- [What the exercise asks] An exact, complete printout of the listing is wanted, minus its images.

Segment Open

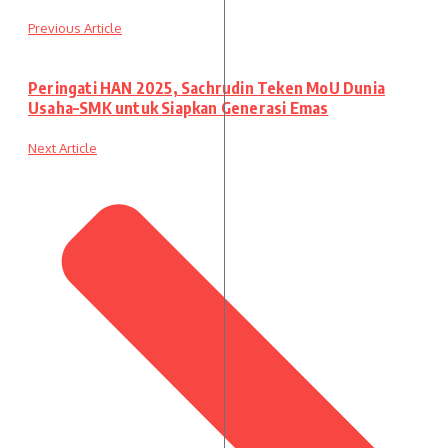
Previous Article
Peringati HAN 2025, Sachrudin Teken MoU Dunia
Usaha–SMK untuk Siapkan Generasi Emas
Next Article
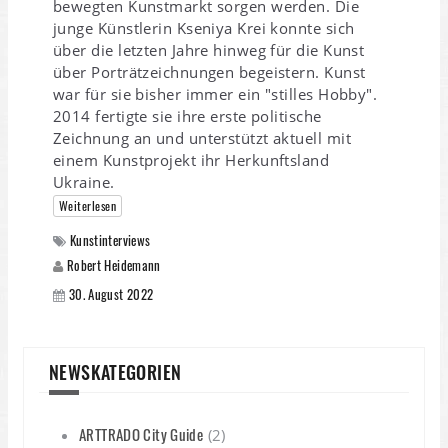
bewegten Kunstmarkt sorgen werden. Die
junge Künstlerin Kseniya Krei konnte sich
über die letzten Jahre hinweg für die Kunst
über Porträtzeichnungen begeistern. Kunst
war für sie bisher immer ein "stilles Hobby".
2014 fertigte sie ihre erste politische
Zeichnung an und unterstützt aktuell mit
einem Kunstprojekt ihr Herkunftsland
Ukraine.
Weiterlesen
Kunstinterviews
Robert Heidemann
30. August 2022
NEWSKATEGORIEN
ARTTRADO City Guide
(2)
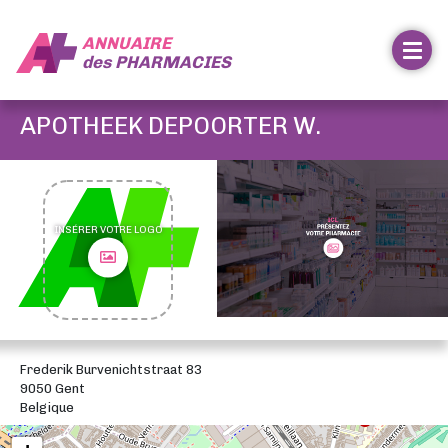
ANNUAIRE
des
PHARMACIES
APOTHEEK DEPOORTER W.
INSÉRER VOTRE LOGO
Frederik Burvenichtstraat 83
9050 Gent
Belgique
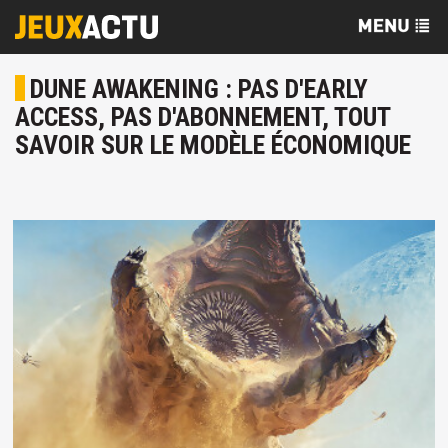
DUNE AWAKENING : PAS D'EARLY
ACCESS, PAS D'ABONNEMENT, TOUT
SAVOIR SUR LE MODÈLE ÉCONOMIQUE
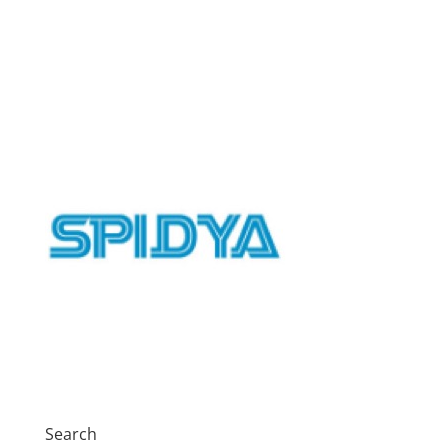
Search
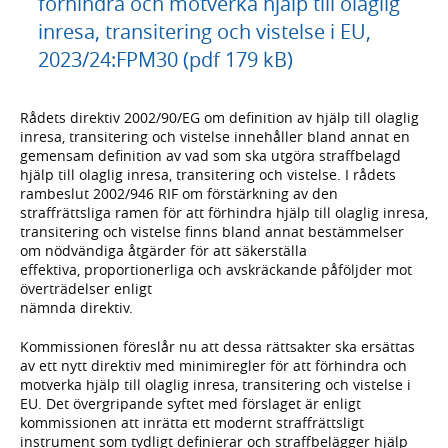
förhindra och motverka hjälp till olaglig
inresa, transitering och vistelse i EU,
2023/24:FPM30 (pdf 179 kB)
Rådets direktiv 2002/90/EG om definition av hjälp till olaglig
inresa, transitering och vistelse innehåller bland annat en
gemensam definition av vad som ska utgöra straffbelagd
hjälp till olaglig inresa, transitering och vistelse. I rådets
rambeslut 2002/946 RIF om förstärkning av den
straffrättsliga ramen för att förhindra hjälp till olaglig inresa,
transitering och vistelse finns bland annat bestämmelser
om nödvändiga åtgärder för att säkerställa
effektiva, proportionerliga och avskräckande påföljder mot
överträdelser enligt
nämnda direktiv.
Kommissionen föreslår nu att dessa rättsakter ska ersättas
av ett nytt direktiv med minimiregler för att förhindra och
motverka hjälp till olaglig inresa, transitering och vistelse i
EU. Det övergripande syftet med förslaget är enligt
kommissionen att inrätta ett modernt straffrättsligt
instrument som tydligt definierar och straffbelägger hjälp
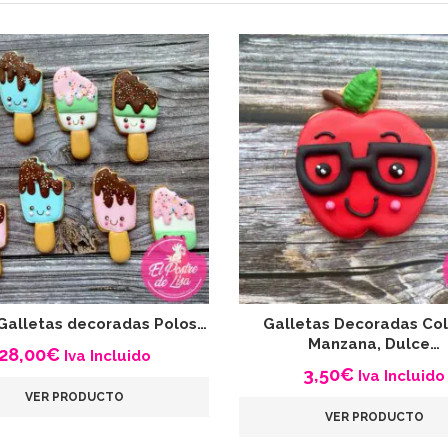
Galletas decoradas Polos…
Galletas Decoradas Col
Manzana, Dulce…
28,00
€
Iva Incluido
3,50
€
Iva Incluido
VER PRODUCTO
VER PRODUCTO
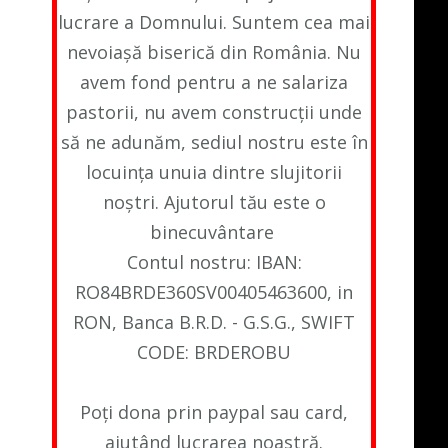
lucrare a Domnului. Suntem cea mai
nevoiașă biserică din România. Nu
avem fond pentru a ne salariza
pastorii, nu avem construcții unde
să ne adunăm, sediul nostru este în
locuința unuia dintre slujitorii
noștri. Ajutorul tău este o
binecuvântare
Contul nostru: IBAN:
RO84BRDE360SV00405463600, in
RON, Banca B.R.D. - G.S.G., SWIFT
CODE: BRDEROBU
Poți dona prin paypal sau card,
ajutând lucrarea noastră.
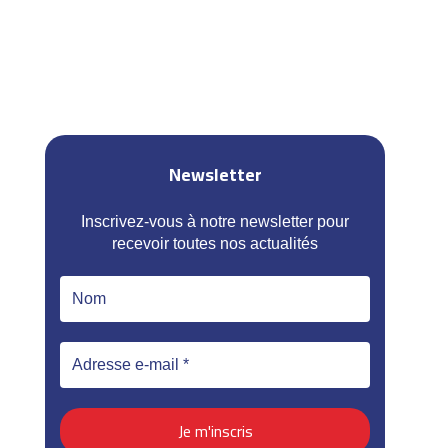
Newsletter
Inscrivez-vous à notre newsletter pour
recevoir toutes nos actualités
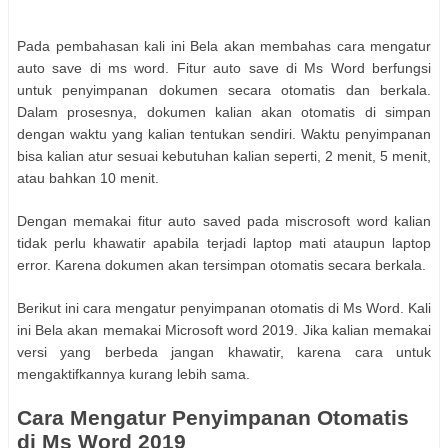
Pada pembahasan kali ini Bela akan membahas cara mengatur
auto save di ms word. Fitur auto save di Ms Word berfungsi
untuk penyimpanan dokumen secara otomatis dan berkala.
Dalam prosesnya, dokumen kalian akan otomatis di simpan
dengan waktu yang kalian tentukan sendiri. Waktu penyimpanan
bisa kalian atur sesuai kebutuhan kalian seperti, 2 menit, 5 menit,
atau bahkan 10 menit.
Dengan memakai fitur auto saved pada miscrosoft word kalian
tidak perlu khawatir apabila terjadi laptop mati ataupun laptop
error. Karena dokumen akan tersimpan otomatis secara berkala.
Berikut ini cara mengatur penyimpanan otomatis di Ms Word. Kali
ini Bela akan memakai Microsoft word 2019. Jika kalian memakai
versi yang berbeda jangan khawatir, karena cara untuk
mengaktifkannya kurang lebih sama.
Cara Mengatur Penyimpanan Otomatis
di Ms Word 2019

Segment Closed

- [Response area]
Previous Article
Peringati HAN 2025, Sachrudin Teken MoU Dunia
Usaha–SMK untuk Siapkan Generasi Emas
Next Article
bewegten Kunstmarkt sorgen werden. Die
junge Künstlerin Kseniya Krei konnte sich
über die letzten Jahre hinweg für die Kunst
über Porträtzeichnungen begeistern. Kunst
war für sie bisher immer ein "stilles Hobby".
2014 fertigte sie ihre erste politische
Zeichnung an und unterstützt aktuell mit
einem Kunstprojekt ihr Herkunftsland
Ukraine.
Weiterlesen
Kunstinterviews
Robert Heidemann
30. August 2022
NEWSKATEGORIEN
ARTTRADO City Guide
(2)
ANNUAIRE
des
PHARMACIES
APOTHEEK DEPOORTER W.
INSÉRER VOTRE LOGO
Frederik Burvenichtstraat 83
9050 Gent
Belgique
DUNE AWAKENING : PAS D'EARLY
ACCESS, PAS D'ABONNEMENT, TOUT
SAVOIR SUR LE MODÈLE ÉCONOMIQUE
Search
förhindra och motverka hjälp till olaglig
inresa, transitering och vistelse i EU,
2023/24:FPM30 (pdf 179 kB)
Rådets direktiv 2002/90/EG om definition av hjälp till olaglig
inresa, transitering och vistelse innehåller bland annat en
gemensam definition av vad som ska utgöra straffbelagd
hjälp till olaglig inresa, transitering och vistelse. I rådets
rambeslut 2002/946 RIF om förstärkning av den
straffrättsliga ramen för att förhindra hjälp till olaglig inresa,
transitering och vistelse finns bland annat bestämmelser
om nödvändiga åtgärder för att säkerställa
effektiva, proportionerliga och avskräckande påföljder mot
överträdelser enligt
nämnda direktiv.
Kommissionen föreslår nu att dessa rättsakter ska ersättas
av ett nytt direktiv med minimiregler för att förhindra och
motverka hjälp till olaglig inresa, transitering och vistelse i
EU. Det övergripande syftet med förslaget är enligt
kommissionen att inrätta ett modernt straffrättsligt
instrument som tydligt definierar och straffbelägger hjälp
Galletas decoradas Polos…
Galletas Decoradas Col
Manzana, Dulce…
28,00
€
Iva Incluido
3,50
€
Iva Incluido
VER PRODUCTO
VER PRODUCTO
lucrare a Domnului. Suntem cea mai
nevoiașă biserică din România. Nu
avem fond pentru a ne salariza
pastorii, nu avem construcții unde
să ne adunăm, sediul nostru este în
locuința unuia dintre slujitorii
noștri. Ajutorul tău este o
binecuvântare
Contul nostru: IBAN:
RO84BRDE360SV00405463600, in
RON, Banca B.R.D. - G.S.G., SWIFT
CODE: BRDEROBU
Poți dona prin paypal sau card,
ajutând lucrarea noastră.
Newsletter
Inscrivez-vous à notre newsletter pour
recevoir toutes nos actualités
Pada pembahasan kali ini Bela akan membahas cara mengatur
auto save di ms word. Fitur auto save di Ms Word berfungsi
untuk penyimpanan dokumen secara otomatis dan berkala.
Dalam prosesnya, dokumen kalian akan otomatis di simpan
dengan waktu yang kalian tentukan sendiri. Waktu penyimpanan
bisa kalian atur sesuai kebutuhan kalian seperti, 2 menit, 5 menit,
atau bahkan 10 menit.
Dengan memakai fitur auto saved pada miscrosoft word kalian
tidak perlu khawatir apabila terjadi laptop mati ataupun laptop
error. Karena dokumen akan tersimpan otomatis secara berkala.
Berikut ini cara mengatur penyimpanan otomatis di Ms Word. Kali
ini Bela akan memakai Microsoft word 2019. Jika kalian memakai
versi yang berbeda jangan khawatir, karena cara untuk
mengaktifkannya kurang lebih sama.
Cara Mengatur Penyimpanan Otomatis
di Ms Word 2019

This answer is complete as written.